Charles McGee– untitled figure drawing

September 18, 2018

Charles McGee,  untitled figure, 1970. Mixed media drawing. 

Today, the art of long-time Detroiter and nationally recognized artist, Charles McGee, is predominantly abstract. When thinking of the ninety-three-year-old artist, one might conjure up images of his organic abstract forms in both his painting and sculpture. But McGee wasn’t always abstract, and he still isn’t only that. 

This untitled work by the Detroit artist portrays a figure. Whether this person is a man or a woman is unidentifiable, but also irrelevant because still what is clearly presented is humane as the emphasis is placed on expression. The figure sits in a chair, legs and arms crossed with their head buried in hand, bowed low enough for their hair to drape over. Their posture is introverted, a body language that translates to the emotions of tired, sad, frustrated, or disappointed. Two colors make up the drawing: black and a light red. The brisk strokes of material suggest McGee used a marker, perhaps one that is at the end of its use. 

In 1968, McGee went to live and study in Barcelona, Spain. Having been completed a couple years after, this drawing may suggest insight into McGee’s time abroad. The contours of the figure here are seemingly rapid, but they are executed well enough to clearly outline the intimate scene of someone taking a moment to recuperate. It was figure paintings and drawings like this one that first brought McGee success in the onset of his career. 

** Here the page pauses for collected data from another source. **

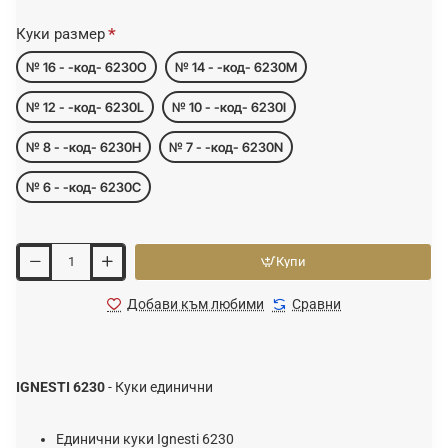
Куки размер
№ 16 - -код- 6230O
№ 14 - -код- 6230M
№ 12 - -код- 6230L
№ 10 - -код- 6230I
№ 8 - -код- 6230H
№ 7 - -код- 6230N
№ 6 - -код- 6230C
Купи
Добави към любими
Сравни
IGNESTI 6230
- Куки единични
Единични куки Ignesti 6230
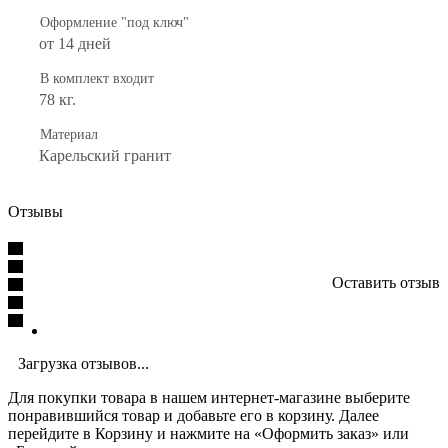
Оформление "под ключ"
от 14 дней
В комплект входит
78 кг.
Материал
Карельский гранит
Отзывы
Оставить отзыв
Загрузка отзывов...
Для покупки товара в нашем интернет-магазине выберите
понравившийся товар и добавьте его в корзину. Далее
перейдите в Корзину и нажмите на «Оформить заказ» или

McGee is originally from South Carolina, where he worked in the cotton fields at a very young age while living with his grandparents. At ten-years-old, he moved to Detroit to live with his mother, thus implanting the seed of whom the Kresge Foundation called “the essence of Detroit.” McGee worked in factories and also as a cartographer, or map-maker, for the government. He studied at the Society of Arts and Crafts (now the College for Creative Studies) and in 1968 and took advantage of his travels abroad to continue his studies. McGee attributes much of his flowering into the artist he today to his life experience. He is a staunch believer that the greatest art of an artist is his or her latest, a doctrine supported by the philosophy that art matures with the growth of an artist through their continuing education and experience. When McGee moved back to Detroit after Spain, he opened Gallery 7, which he kept running for almost a decade. He also founded the Contemporary Art Institute of Detroit in 1978 and taught for eighteen years at Eastern Michigan University. His work is still displayed in a variety of settings, from public to institution, such as Wayne State University and the Detroit Institute of Art. McGee was honored with the Kresge Foundation's first ever Eminent Artist Award in 2008.